**What is expected**. Every line below must be copied as written, except for pictures.

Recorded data
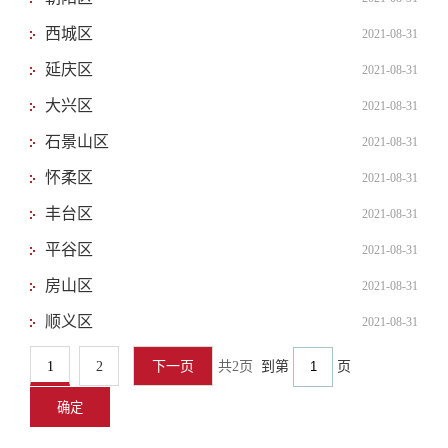
西城区
2021-08-31
延庆区
2021-08-31
大兴区
2021-08-31
石景山区
2021-08-31
怀柔区
2021-08-31
丰台区
2021-08-31
平谷区
2021-08-31
房山区
2021-08-31
顺义区
2021-08-31
1
2
下一页
共2页
到第
页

**Answer section**.
西城区
2021-08-31
延庆区
2021-08-31
大兴区
2021-08-31
石景山区
2021-08-31
怀柔区
2021-08-31
丰台区
2021-08-31
平谷区
2021-08-31
房山区
2021-08-31
顺义区
2021-08-31
1
2
下一页
共2页
到第
页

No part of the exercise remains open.